The ouster of prime minister Yingluck Shinawatra is likely to spell an even quieter second half for Thailand's capital markets.
Yingluck Shinawatra
Yingluck Shinawatra

In Thailand, a country plagued by tremendous political uncertainty, one thing looks certain: its capital markets are poised for a quiet second half.

On Wednesday Thailand's constitutional court ordered prime minister Yingluck Shinawatra and nine of her cabinet members to step down, charging her with an abuse of power after she replaced the country's national security chief in 2011 with a relative.

Yingluck is the third prime minister to be removed by Thailand’s judiciary, which has sometimes acted on seemingly trivial offenses. Back in September 2008, Samak Sundaravej was ousted as prime minister for hosting a television cookery show and receiving payment after the Thai court deemed it a conflict of interest.

Thailand has been in a state of political flux for months, ever since Yingluck tried last year to introduce a controversial amnesty bill. Thailand's sovereign credit rating has shown resilience in the face of this turmoil but the economy has slowed down, with economic growth more than halving last year to 2.9% from 6.5% in 2012.

And on Thursday, both Moody's and S&P described Yingluck's removal as a “credit negative” event, while maintaining Thailand's Baa1 and BBB+ credit ratings.

"We think that overall it is credit negative due to the prolonged political uncertainty and a higher likelihood of violent clashes, both of which could be negative for confidence," Singapore-based Moody's analyst Steffen Dyck told FinanceAsia. Moody's forecasts that Thai economic growth will be a tepid 2.7% this year and 3.2% next year.

Reflecting the nonchalance investors have so far shown towards the Thai political rumblings, Thai credit default swap spreads actually tightened by 3bp early Thursday to 117bp amid a generally improved mood in credit markets. Yields on Thai sovereign dollar bonds also barely flinched, rising by an average of just 3bp to 5bp.

However, Thai capital markets have fared less well. According to Dealogic data, the total equity capital raised in Thailand so far this year is $1.3 billion compared with the $7 billion raised over the whole of 2013. One Bangkok-based banker said that a fall in local stock market trading volumes has made it difficult to execute block trades.

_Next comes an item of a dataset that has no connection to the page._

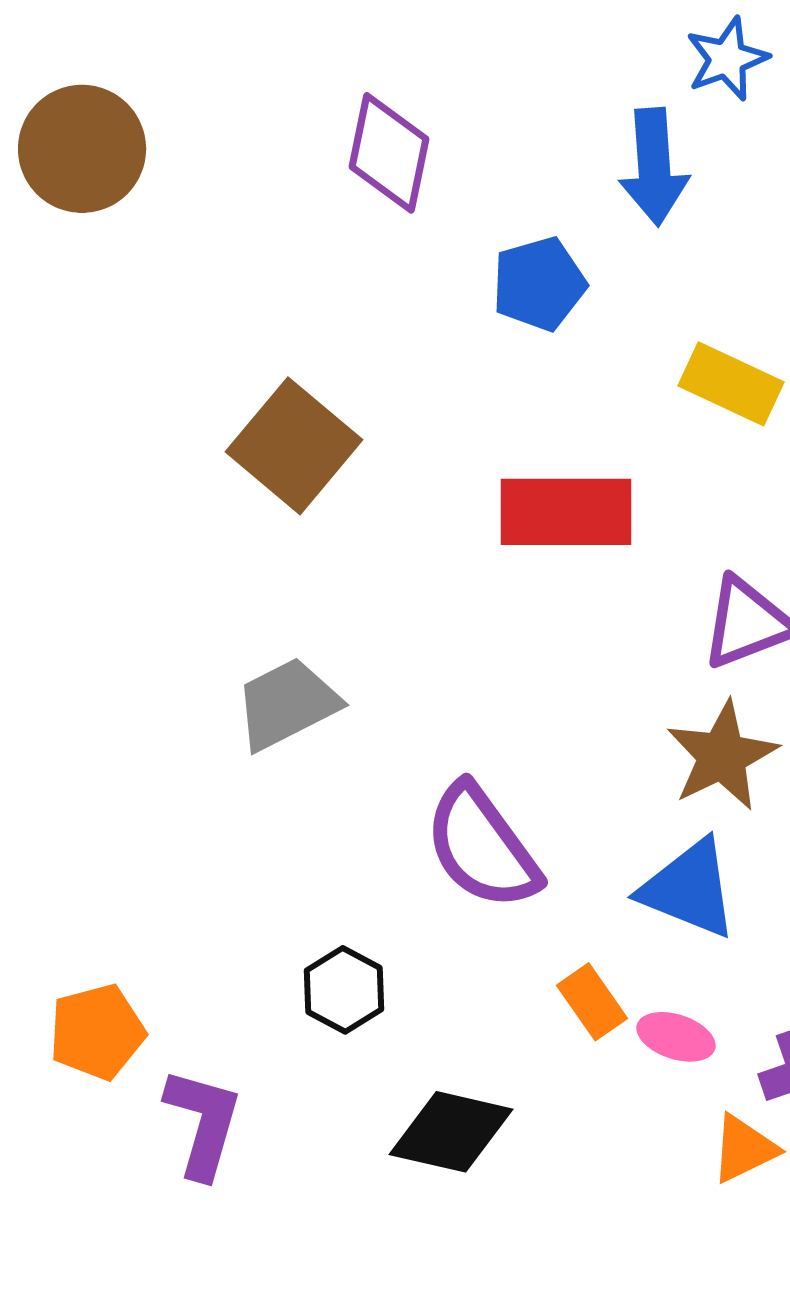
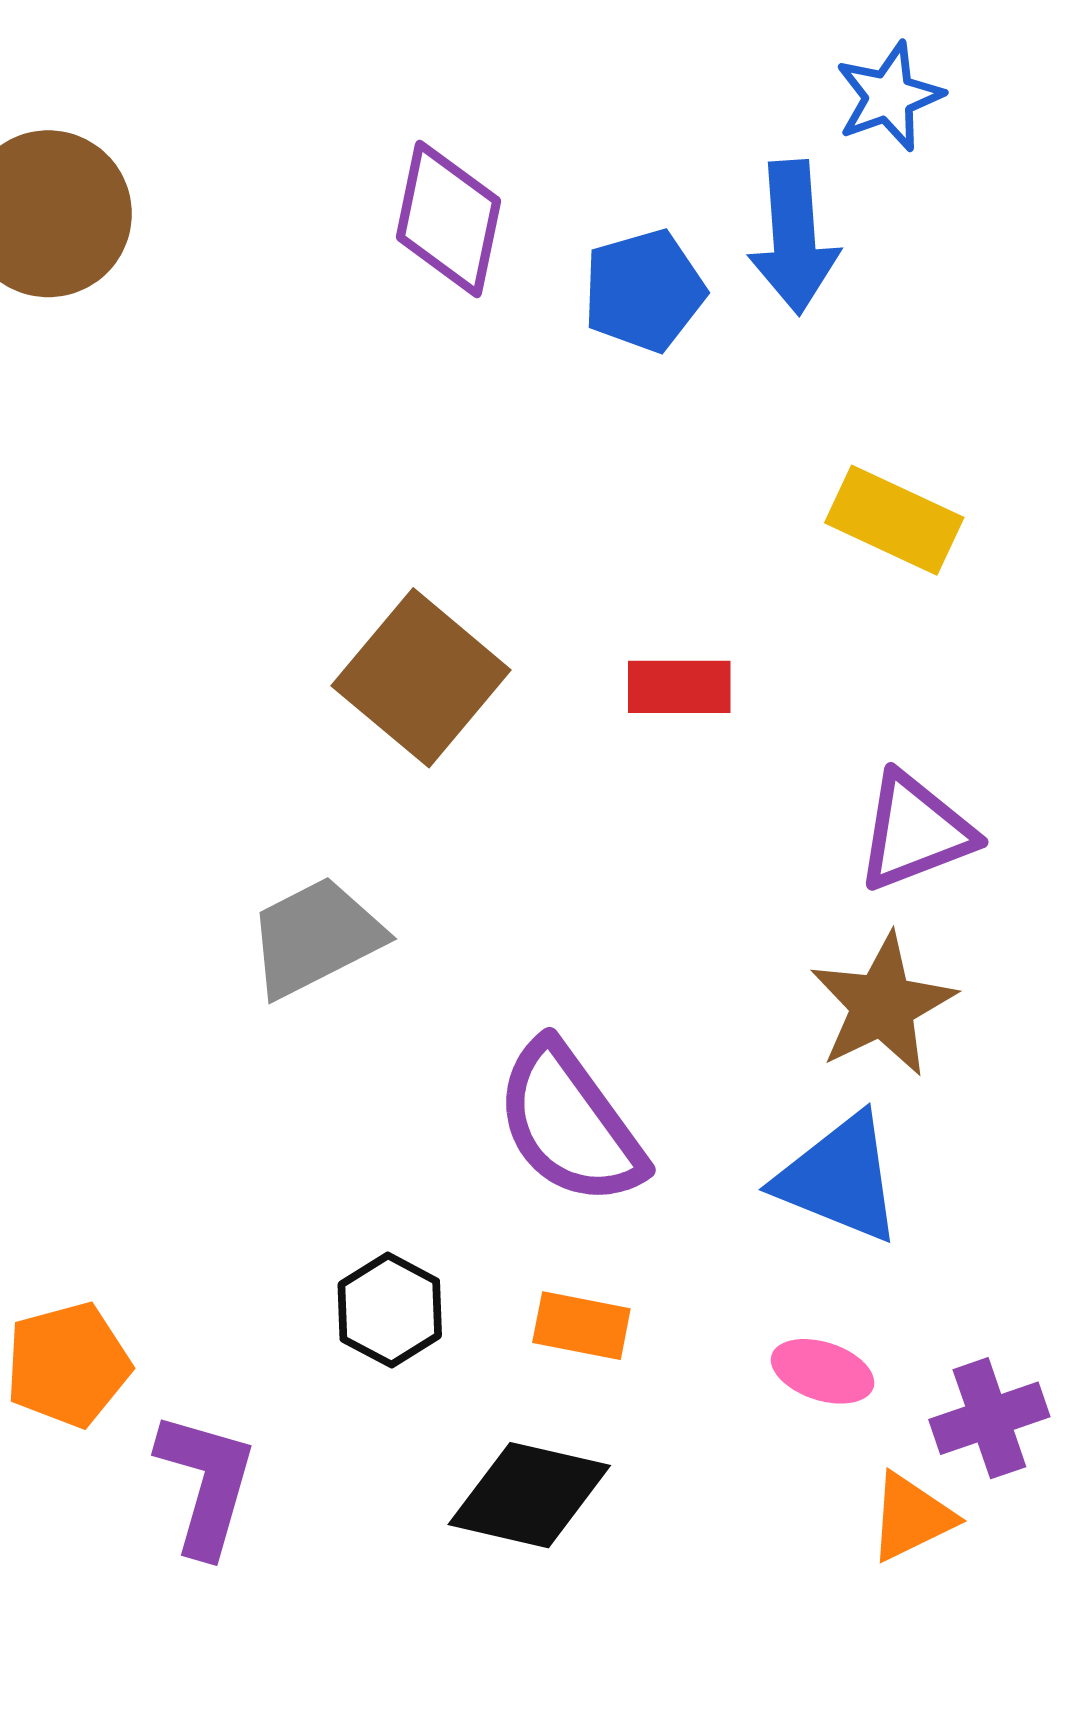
blue pentagon: (539, 284) -> (644, 291), moved
brown square: (294, 446) -> (421, 678), moved
red rectangle: (566, 512) -> (679, 687), size x0.6
orange rectangle: (592, 1002) -> (581, 1326), moved, turned -44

Thai debt issuance year-to-date is $7.7 billion, which also leaves it well off the pace set last year when $24.5 billion was raised, Dealogic data shows.

New elections

The country is expected to hold elections in July but with little clarity on how soon or when the political turmoil will be resolved, few expect foreign investors to make big-ticket acquisitions in Thailand. “We are not seeing any uptick in inbound M&A into Thailand, as external investors continue to adopt a wait-and-see attitude,” said Chua Soon Ghee, managing partner for Southeast Asia at consultancy firm AT Kearney.

Indeed, potential M&A deals such as ING’s sale of its stake in TMB Bank remains on ice.

One bright spot for bankers, perhaps, is that Thai companies are likely to keep looking overseas as they seek to diversify away from their home country risk. “Thai companies, however, are continuing to see the value of internal market consolidation as well as regional expansion, so we are likely to continue to see domestic or outbound M&A happening unless it involves government approvals,” Chua said.

Another potential mitigating factor is that compared with the Asian financial crisis of 1997, Thailand now has far lower levels of external debt. “Thailand’s share of foreign currency-denominated government debt is very low – about 2% of the total government debt,” Moody’s Dyck said.